Site icon Youth Ki Awaaz

The Lives Of Cities: Vivid Imagery And Stark Contrasts

By Arunima Sen:

And my story today, has become similar to many of those frustrated beings the world holds today. I am inspired by buildings, which are erected in a day or two, and by those which might take ages to be built. Yet, the government goes on promising the basics of livelihood to thousands every day/ month/ year.

I like discussing about how cities are, and how they always had the perfect stories in all its pathways. I have walked down several roads now, where I may or may not get the patterns of the cobblestone matching themselves.

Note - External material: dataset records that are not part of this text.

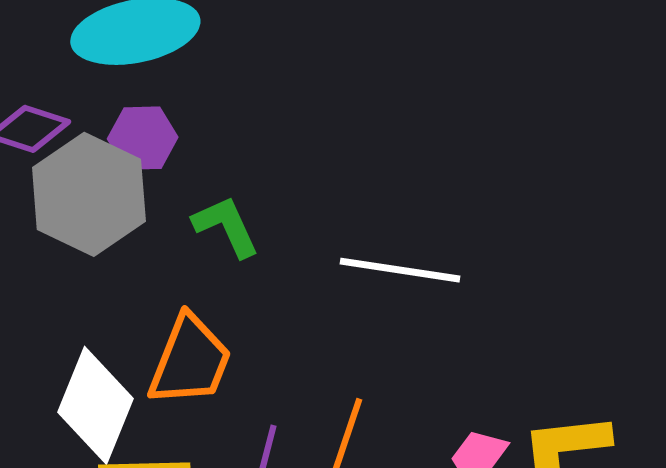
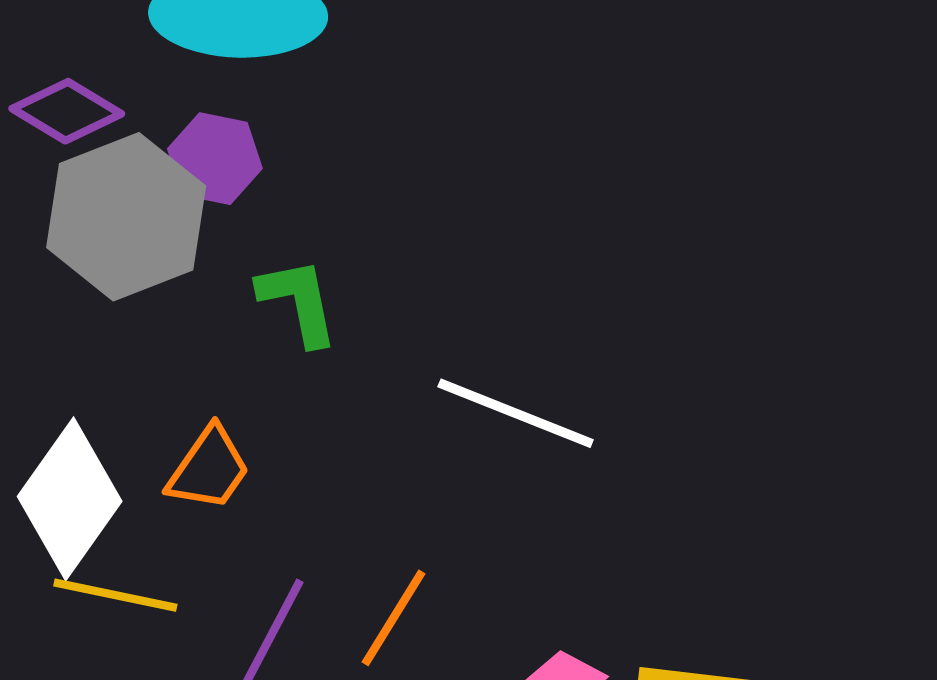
orange trapezoid: (190, 361) -> (209, 469), size x0.7

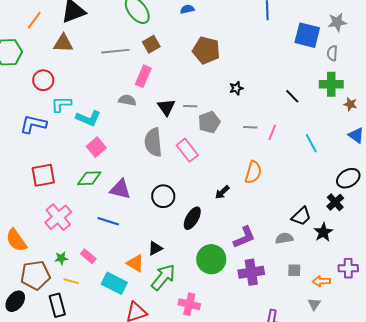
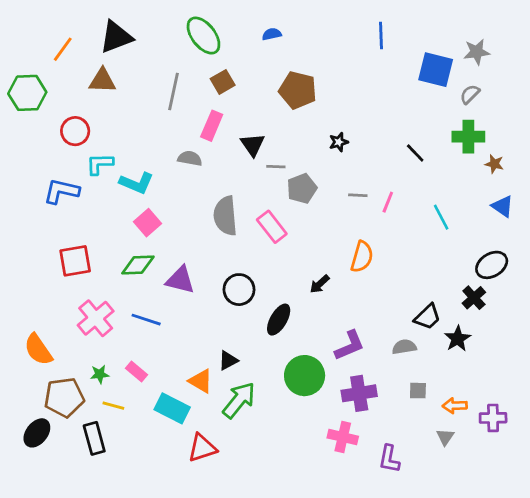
gray line: (115, 51) -> (173, 92), turned -72
gray semicircle: (332, 53) -> (470, 94), turned 42
black triangle: (166, 107) -> (253, 145), moved
blue line: (108, 221) -> (146, 320), moved
purple cross: (348, 268) -> (493, 418), moved
pink cross: (189, 304) -> (343, 437), moved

There are no bedding on those roads, neither costly sheets. I pity those sleeping there, come back home and sleep it off myself. I tend to relate that slumber with the deteriorating condition of contemporary cities. My classmates and I look at the columns on the opposite building, but they are not important. Yet we tend to discuss them, how they could have been influential at some time of history. Yet we ignore, or maybe ignore it deliberately, as we don’t have anything to do with it.

I come back home and just write about how we identify ourselves with our cities. There are hundreds of documentaries being made everyday about it. A trial to uphold the undying spirit of every city. A trial to relive the nostalgia of the cities. I have seen people make the streets their homes. I tried walking on roads where only cars can move. Its a dictum there. And surprisingly, heard stories of people coming out for merry making in the evenings, on the streets.

We leave a city, settling in a new. We start imitating people there. Eating what they eat, shopping what they wear. We hate the beggars everywhere. We end up even learning the native language. And try to groom ourselves to be like them, in the new city. Or, We stick to our egoistical versions of only speaking our language, dressing up our own way, with a feeling of being retarded in nature.

And how do we define all this activity in the series? Obviously enough, a city can’t speak. But the people stand for it. And on the people, does the life of a city depend. Our activities contribute to the life of the cities we live in. Its life, its spirit, essence, and its death.

We are muses for our cities and the reflection of it. The lady in red nail polish getting down from the Audi, to the sweat soaked men in the public buses. The women with neatly done vermilion on their foreheads, who wear their drapes a way too vulgarly and the breasts peeking out of their clothing to the child sleeping in the lap with saliva dripping from their lips.

And the fire on the stove burning nearby.